*STORED DATA:*
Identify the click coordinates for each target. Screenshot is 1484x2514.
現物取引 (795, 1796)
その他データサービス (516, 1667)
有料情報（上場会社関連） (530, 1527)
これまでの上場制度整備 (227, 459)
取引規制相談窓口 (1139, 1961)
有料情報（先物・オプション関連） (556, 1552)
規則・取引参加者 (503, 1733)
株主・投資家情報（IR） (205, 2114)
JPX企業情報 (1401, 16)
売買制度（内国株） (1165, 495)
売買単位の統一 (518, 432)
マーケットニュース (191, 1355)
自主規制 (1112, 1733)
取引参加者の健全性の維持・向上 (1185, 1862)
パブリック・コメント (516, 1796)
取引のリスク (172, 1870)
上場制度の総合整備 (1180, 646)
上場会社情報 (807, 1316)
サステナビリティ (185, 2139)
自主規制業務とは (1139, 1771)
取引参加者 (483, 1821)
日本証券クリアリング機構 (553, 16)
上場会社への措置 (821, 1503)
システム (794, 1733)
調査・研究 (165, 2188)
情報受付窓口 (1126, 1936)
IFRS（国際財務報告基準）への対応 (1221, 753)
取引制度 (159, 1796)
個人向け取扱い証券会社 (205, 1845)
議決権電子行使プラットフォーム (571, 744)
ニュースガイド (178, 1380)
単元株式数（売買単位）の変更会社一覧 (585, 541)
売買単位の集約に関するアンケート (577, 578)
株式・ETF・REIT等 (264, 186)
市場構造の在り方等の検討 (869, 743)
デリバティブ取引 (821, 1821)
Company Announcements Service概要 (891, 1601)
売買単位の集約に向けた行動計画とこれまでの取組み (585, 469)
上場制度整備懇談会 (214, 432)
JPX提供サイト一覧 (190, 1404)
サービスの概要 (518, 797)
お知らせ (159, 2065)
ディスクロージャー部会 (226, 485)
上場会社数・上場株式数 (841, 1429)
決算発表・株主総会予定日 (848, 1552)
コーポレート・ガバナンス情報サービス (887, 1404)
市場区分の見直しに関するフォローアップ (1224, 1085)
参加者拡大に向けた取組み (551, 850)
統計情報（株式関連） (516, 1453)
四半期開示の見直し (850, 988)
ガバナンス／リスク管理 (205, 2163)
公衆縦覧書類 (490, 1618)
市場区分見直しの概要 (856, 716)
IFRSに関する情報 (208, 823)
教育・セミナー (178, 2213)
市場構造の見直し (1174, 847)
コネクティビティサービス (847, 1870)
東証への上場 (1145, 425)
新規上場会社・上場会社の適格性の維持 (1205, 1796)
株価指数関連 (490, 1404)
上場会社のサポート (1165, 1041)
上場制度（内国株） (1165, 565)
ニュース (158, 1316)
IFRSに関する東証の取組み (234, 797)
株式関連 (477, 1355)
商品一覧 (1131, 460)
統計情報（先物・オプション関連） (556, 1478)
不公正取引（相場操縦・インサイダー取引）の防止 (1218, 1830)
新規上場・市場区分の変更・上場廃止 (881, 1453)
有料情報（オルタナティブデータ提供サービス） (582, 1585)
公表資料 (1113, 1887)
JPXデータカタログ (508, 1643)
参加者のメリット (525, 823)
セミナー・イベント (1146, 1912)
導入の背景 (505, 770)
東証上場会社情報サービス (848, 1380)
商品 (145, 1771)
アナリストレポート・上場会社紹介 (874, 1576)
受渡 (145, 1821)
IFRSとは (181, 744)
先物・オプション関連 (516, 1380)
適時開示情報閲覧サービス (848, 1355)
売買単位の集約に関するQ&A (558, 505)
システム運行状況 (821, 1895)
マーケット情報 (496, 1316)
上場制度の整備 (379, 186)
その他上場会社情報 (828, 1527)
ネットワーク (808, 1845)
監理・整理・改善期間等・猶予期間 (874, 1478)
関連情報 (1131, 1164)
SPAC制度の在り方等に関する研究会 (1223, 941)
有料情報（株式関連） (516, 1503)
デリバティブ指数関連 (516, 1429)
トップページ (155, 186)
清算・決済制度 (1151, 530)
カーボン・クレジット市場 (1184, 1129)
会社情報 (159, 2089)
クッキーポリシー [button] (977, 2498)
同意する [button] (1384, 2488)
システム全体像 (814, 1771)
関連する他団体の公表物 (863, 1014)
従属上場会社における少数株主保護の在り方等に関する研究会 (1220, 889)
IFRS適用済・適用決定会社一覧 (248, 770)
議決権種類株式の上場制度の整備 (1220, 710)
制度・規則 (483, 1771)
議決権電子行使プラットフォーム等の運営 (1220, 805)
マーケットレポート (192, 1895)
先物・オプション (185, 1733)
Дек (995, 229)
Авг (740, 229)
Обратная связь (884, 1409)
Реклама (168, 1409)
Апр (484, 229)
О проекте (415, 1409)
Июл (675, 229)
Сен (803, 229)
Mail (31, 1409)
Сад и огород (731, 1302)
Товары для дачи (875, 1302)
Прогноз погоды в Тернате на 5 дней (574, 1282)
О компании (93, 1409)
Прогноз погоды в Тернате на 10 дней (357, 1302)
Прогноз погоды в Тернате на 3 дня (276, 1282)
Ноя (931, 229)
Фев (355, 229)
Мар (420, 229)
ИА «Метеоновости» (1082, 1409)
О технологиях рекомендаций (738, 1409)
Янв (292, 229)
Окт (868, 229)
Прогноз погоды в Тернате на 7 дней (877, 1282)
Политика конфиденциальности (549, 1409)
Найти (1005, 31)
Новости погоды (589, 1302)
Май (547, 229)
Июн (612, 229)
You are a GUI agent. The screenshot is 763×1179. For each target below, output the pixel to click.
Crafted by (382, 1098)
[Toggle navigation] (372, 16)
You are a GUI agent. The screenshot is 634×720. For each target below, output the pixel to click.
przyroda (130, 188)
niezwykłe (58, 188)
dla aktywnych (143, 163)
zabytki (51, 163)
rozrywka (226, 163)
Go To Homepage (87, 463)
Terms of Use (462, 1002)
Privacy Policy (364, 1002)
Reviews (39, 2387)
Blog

*ACTION ITEM:* When a line in the material above includes the word "Прогноз", copy that line.

*FINISHED EXERCISE:*
Прогноз погоды в Тернате на 5 дней (574, 1282)
Прогноз погоды в Тернате на 10 дней (357, 1302)
Прогноз погоды в Тернате на 3 дня (276, 1282)
Прогноз погоды в Тернате на 7 дней (877, 1282)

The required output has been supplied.